# URL Analysis

This notebook is going to do exploratory analysis on the URLs which have been used as a reference in some of the answers from the MunicipalQA dataset.

The following analysis has been performed:

1. Most frequent URL domains
2. Most frequent main paths of the corresponding domain
3. Topics in the referenced URLs

In [None]:
import os

# Get the notebook directory
notebook_dir = os.getcwd()

# Get the root directory by navigating upwards two levels
root_dir = os.path.dirname(os.path.abspath(os.path.join(notebook_dir, '../../')))

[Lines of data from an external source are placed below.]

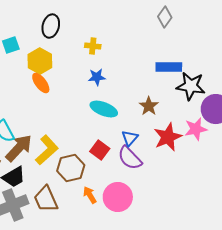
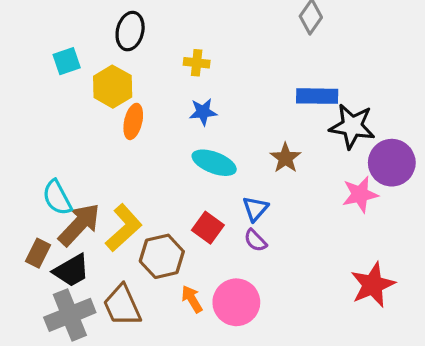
orange ellipse: (41, 83) -> (133, 121), moved, turned 50
red star: (168, 137) -> (373, 285), moved
purple semicircle: (130, 158) -> (255, 240), size x0.6

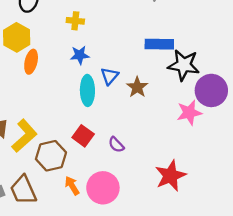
cyan ellipse: (214, 163) -> (87, 90), turned 68
blue triangle: (255, 209) -> (110, 76), moved
red star: (373, 285) -> (170, 176), moved

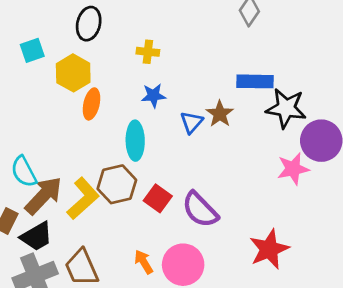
brown star: (137, 87) -> (220, 114), moved
cyan ellipse: (87, 90) -> (135, 141), moved
purple semicircle: (116, 145) -> (200, 210), size x1.8
brown hexagon: (51, 156) -> (117, 184), moved

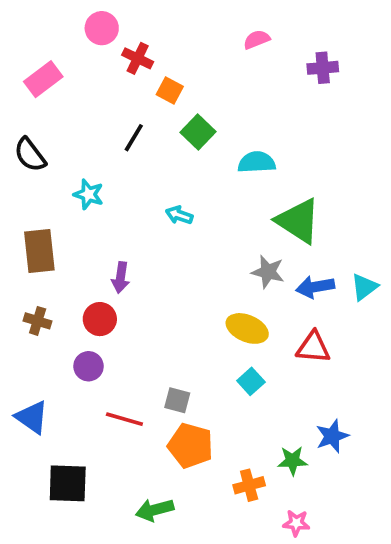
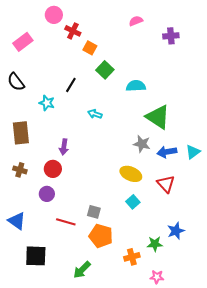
black line: (134, 138) -> (71, 85), moved
red triangle: (313, 347) -> (166, 184), turned 42
green arrow: (155, 510) -> (82, 270), turned -30

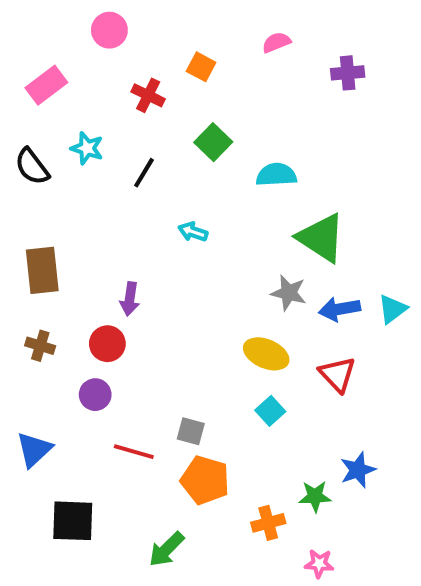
red cross: (73, 31) -> (148, 95), moved
orange square: (90, 48) -> (201, 67), moved
cyan star: (47, 103) -> (87, 148), moved
blue triangle: (17, 221) -> (34, 450), turned 42

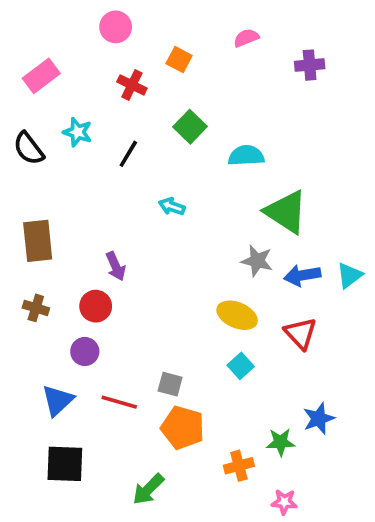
pink circle: (109, 30) -> (116, 27), moved
purple arrow: (130, 299) -> (116, 266), turned -32
blue triangle: (34, 450) -> (58, 400), moved

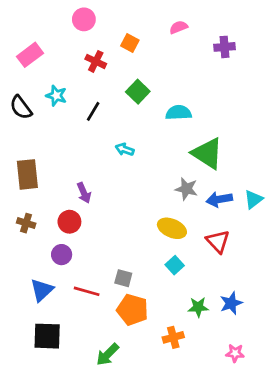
green star: (281, 442) -> (198, 307), moved
pink star: (284, 502) -> (235, 353), moved

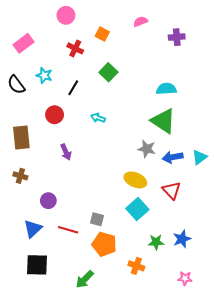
cyan semicircle: (179, 113) -> (166, 89), moved
red circle: (69, 222) -> (55, 115), moved
cyan square: (175, 265) -> (137, 209), size x1.5
orange cross: (173, 337) -> (136, 266), turned 35

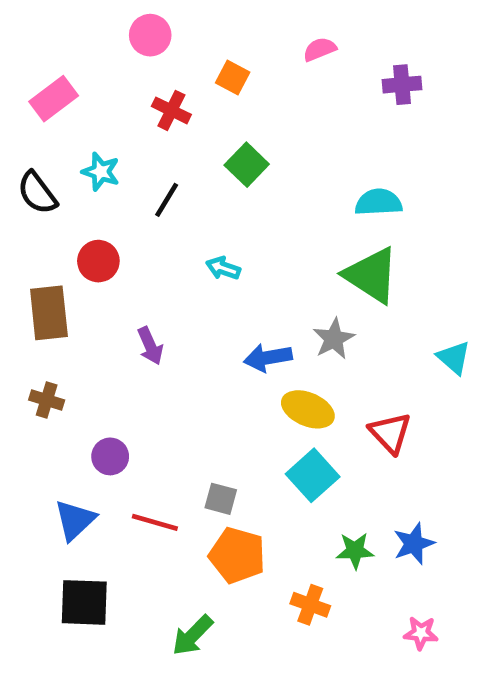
red circle: (55, 115) -> (98, 261), moved
gray star: (147, 149) -> (334, 339), turned 30
blue arrow: (173, 157) -> (268, 358), moved
cyan triangle: (200, 157) -> (454, 358), turned -42

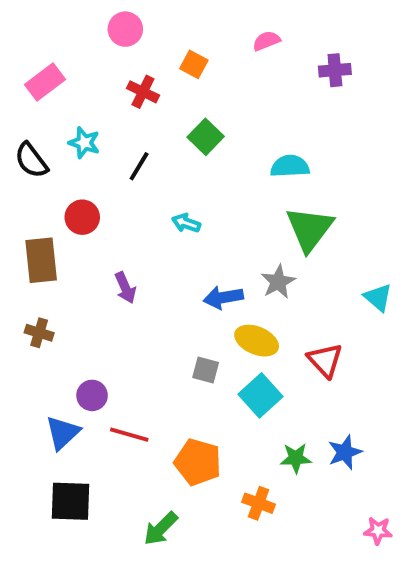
cyan semicircle: (378, 202) -> (290, 166), moved
green triangle: (371, 275) -> (309, 229), turned 34
purple circle: (110, 456) -> (92, 395), moved
gray square: (221, 499) -> (206, 370), moved
pink star: (421, 633) -> (378, 531), moved

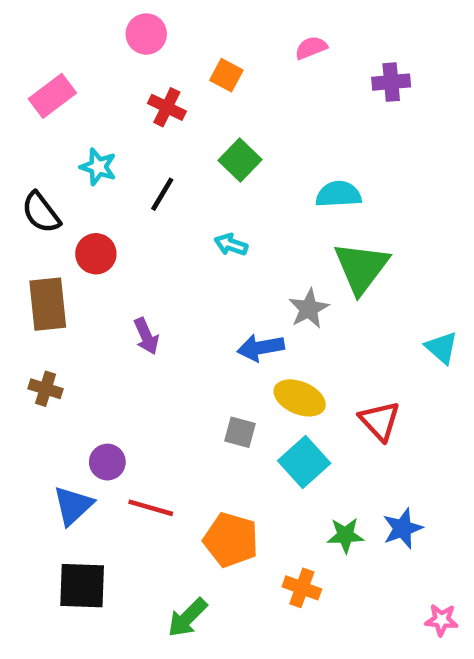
black semicircle: (31, 160) -> (41, 213), moved
cyan arrow: (186, 223) -> (231, 245), moved
gray star: (278, 282) -> (309, 309), moved

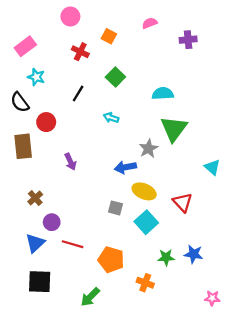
cyan star: (98, 167) -> (36, 77), moved
brown cross: (46, 389) -> (35, 198), moved, turned 32
blue star: (403, 528) -> (194, 254), turned 30

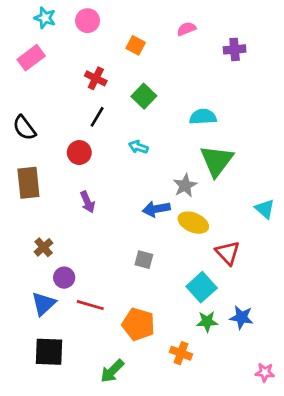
red cross: (80, 52) -> (96, 78), moved
cyan star: (36, 77) -> (45, 18), moved
red circle: (46, 122) -> (79, 153), moved
yellow ellipse: (144, 191) -> (193, 223), moved
cyan square: (146, 222) -> (202, 287), moved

# Change the current working directory to the root directory
os.chdir(root_dir)

In [None]:
import pandas as pd
from yarl import URL
import os
from collections import Counter

In [None]:
data_dir = 'data/question_answer/questions.csv'
questions = pd.read_csv(open(data_dir, 'r'))
urls = sum(map(lambda x: x.split('\n'), questions[questions['URLs'].notnull()]['URLs']), [])
urls = list(map(lambda x: x if x.startswith('http') else f'https://{x}', urls))
len(urls)

In [None]:
questions['Year'] = pd.to_numeric(questions['Year'], errors='coerce')

In [None]:
questions['Year'].dropna().min()

In [None]:
questions['Year'].dropna().max()

In [None]:
len(questions)

### make URLs from URL type - yarl

In [None]:
sample = pd.DataFrame()
sample['url'] = urls
sample['url'] = sample['url'].apply(lambda url: URL(url))
sample['path'] =sample.url.apply(lambda url: url.path)
sample['host'] =sample.url.apply(lambda url: url.host)

In [None]:
print('The most common domains are:')
print()
print(sample['host'].value_counts().head(20))

In [None]:
import matplotlib.pyplot as plt

# Get the top 20 most common domains and sort them
top_domains = sample['host'].value_counts().head(5).sort_values(ascending=True)

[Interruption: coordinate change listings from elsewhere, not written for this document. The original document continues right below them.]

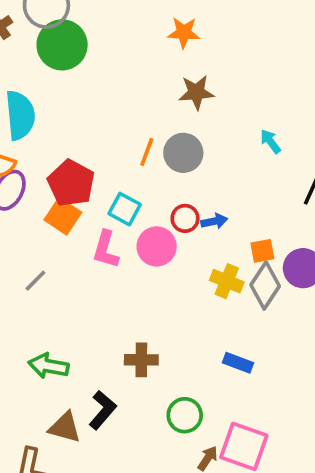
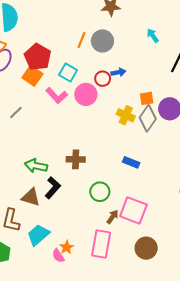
blue arrow: (214, 221) -> (118, 72), moved
pink L-shape: (106, 250) -> (57, 96), turned -60
green arrow: (49, 366) -> (36, 166), moved

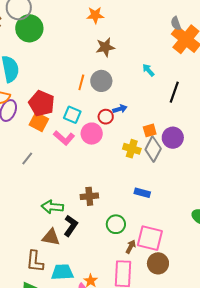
cyan trapezoid: (38, 235) -> (62, 272), turned 45
brown circle: (146, 248) -> (158, 263), moved

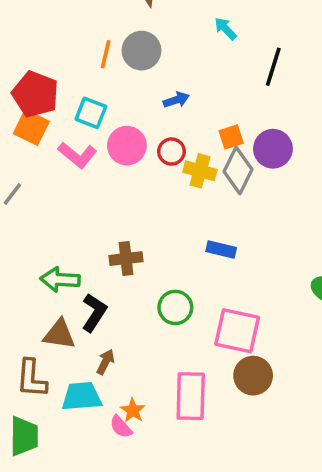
red circle: (106, 117) -> (171, 152), moved
brown arrow: (131, 247) -> (105, 362), moved

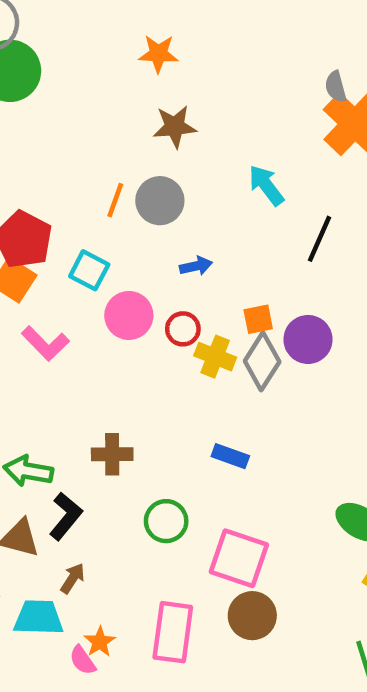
cyan arrow: (225, 29) -> (266, 185), size x1.4
pink L-shape: (77, 155) -> (45, 343), moved

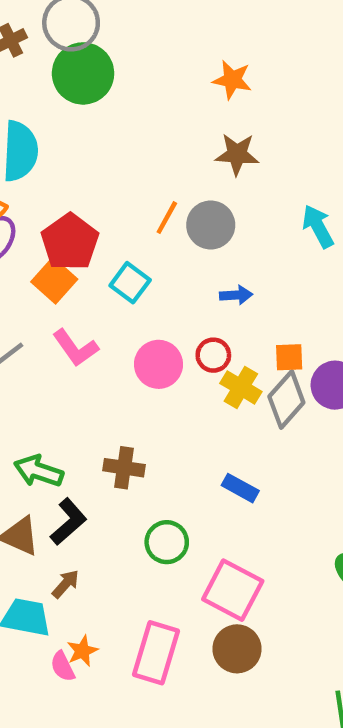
pink circle: (129, 315) -> (159, 364), moved

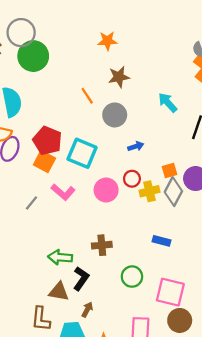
orange line: (167, 218) -> (87, 96), moved, turned -48
cyan square: (130, 283) -> (82, 153), size x1.5
yellow cross: (241, 387) -> (149, 191), turned -30

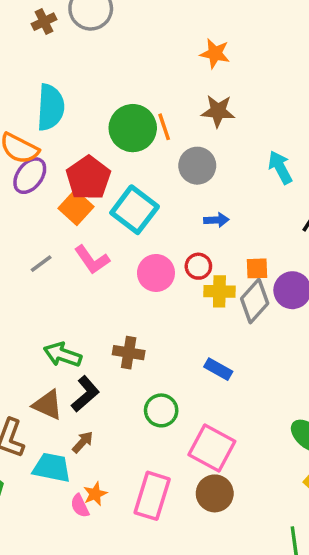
green circle: (33, 56) -> (133, 128), moved

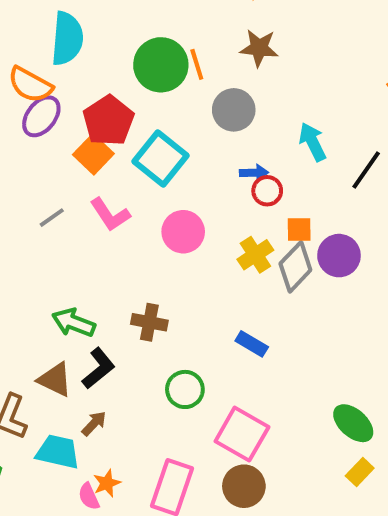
cyan arrow: (280, 167) -> (313, 142), moved
red circle: (198, 266) -> (267, 191), moved
yellow cross: (219, 291) -> (255, 255), turned -36

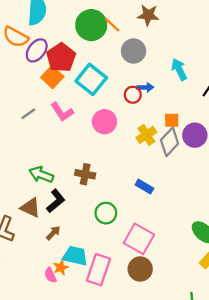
orange line: (197, 64) -> (112, 25), turned -30
purple ellipse: (41, 116) -> (37, 50), moved
red circle: (267, 191) -> (133, 95), moved
cyan trapezoid: (58, 452) -> (75, 256), moved

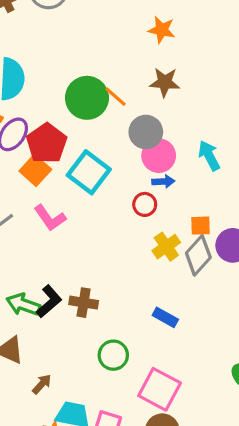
red circle: (133, 95) -> (145, 204), moved
pink circle: (104, 122) -> (159, 156), moved
black L-shape: (56, 201) -> (49, 301), moved

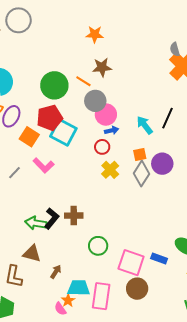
orange line: (116, 97) -> (83, 81), moved
red pentagon: (47, 143) -> (50, 118), moved, turned 30
cyan arrow: (209, 156) -> (145, 125), moved
yellow cross: (166, 247) -> (110, 170), moved
blue rectangle: (165, 317) -> (159, 258), moved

# Create a horizontal bar plot
plt.figure(figsize=(10, 6))  # Set the figure size
plt.barh(top_domains.index, top_domains.values)  # Create the horizontal bar plot
plt.xlabel('Frequency', fontsize=20)  # Set the x-axis label with fontsize
plt.ylabel('Domains', fontsize=20)  # Set the y-axis label with fontsize
plt.title('Most Common Domains', fontsize=20)  # Set the title with fontsize
plt.xticks(fontsize=20)  # Set the font size of the x-axis ticks
plt.yticks(fontsize=20)  # Set the font size of the y-axis ticks

# Save the plot in high quality
plt.savefig('bar_plot.png', dpi=300, bbox_inches='tight')

# Display the plot
plt.show()


### Check URL (file) extensions

In [None]:
pdf_count = 0
non_html_count = 0

extensions = []

for url in urls:
    # Extract the file extension from the URL
    file_ext = os.path.splitext(url)[1]
    extensions.append(file_ext)

In [None]:
Counter(extensions).most_common(5)

There are some .pdf which should be accounted for during collection.

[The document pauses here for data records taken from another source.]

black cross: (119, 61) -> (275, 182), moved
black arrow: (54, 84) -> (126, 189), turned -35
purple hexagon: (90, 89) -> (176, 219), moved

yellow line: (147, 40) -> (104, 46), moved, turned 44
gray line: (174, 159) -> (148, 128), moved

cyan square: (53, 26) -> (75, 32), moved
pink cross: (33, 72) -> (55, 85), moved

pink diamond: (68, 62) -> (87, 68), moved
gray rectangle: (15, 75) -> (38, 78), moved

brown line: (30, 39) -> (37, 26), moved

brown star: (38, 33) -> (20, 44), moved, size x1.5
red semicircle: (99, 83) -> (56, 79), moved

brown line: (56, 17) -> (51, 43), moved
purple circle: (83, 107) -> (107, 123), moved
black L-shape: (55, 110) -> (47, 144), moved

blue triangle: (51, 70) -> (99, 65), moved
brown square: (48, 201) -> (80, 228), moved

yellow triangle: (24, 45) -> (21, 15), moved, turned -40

### Inspect amsterdam.nl paths

In [None]:
def extract_string(url, domain):
    """
    Extracts the string between 'amsterdam.nl/' and the next '/' in a URL.
    """
    
    start_index = url.find(domain + '/') + len(domain + '/')
    end_index = url.find('/', start_index)
    if end_index == -1:
        end_index = len(url)
    return url[start_index:end_index]

In [None]:
######### Amsterdam.nl ###########
paths = []
for url in urls:
    if 'www.amsterdam.nl' in url:
        paths.append(extract_string(url, 'amsterdam.nl'))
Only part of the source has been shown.